It was a meeting with Maurice Denis and Paul Sérusier in 1908 that influenced the young Souverbie to take up an artistic career. Led by these two members of the Nabis group, Souverbie enrolled at the Académie Ranson in 1916, where he befriended Bonnard, Vuillard and Vallotton.
Cubist tendencies were apparent in his work of the 1920s as a result of his contact with the work of Braque. However, his sensuousness allowed him to combine the cubist vocabulary with a more traditional naturalism in order to create his voluptuous, classical nudes. His monumental figures, his taste for allegorical subject matter and simplicity of composition reveal his interest in the great French classical painter, Poussin.

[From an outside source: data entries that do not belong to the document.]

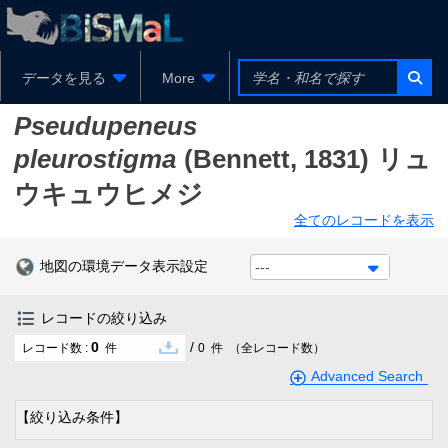
データを見る
More
Pseudupeneus
pleurostigma
(Bennett, 1831)
リュ
ウキュウヒメジ
全てのレコードを表示
地図の環境データ表示設定
---
レコードの絞り込み
0
/
レコード数 :
件
0
件
（全レコード数）
Advanced Search
【絞り込み条件】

Souverbie’s classicism does not only relate to seventeenth century tradition but equally to the laws of perfect beauty posed by the Greeks, and featured in the classical beauty of his young wife. It is her that is the model for the female figures in many of his paintings. His style lent itself to monumental painting and when he became head teacher at the École des Beaux-Arts in 1945, an atelier of mural painting was created for him.
In 1925 Souverbie was under contract with the Galerie Vavin-Raspail, which hosted the Section d’Or exhibition that year, bringing him into contact with Lhote, Gleizes, Picasso, Marcoussis and many other members of the Paris avant-garde. After a first one-man-show at Vavin-Raspail in 1926 Souverbie went on to have a show of fifty-four cubist paintings at the Bernheim-Jeune Gallery in 1929, which established him as an important figure on the Paris inter war art scene.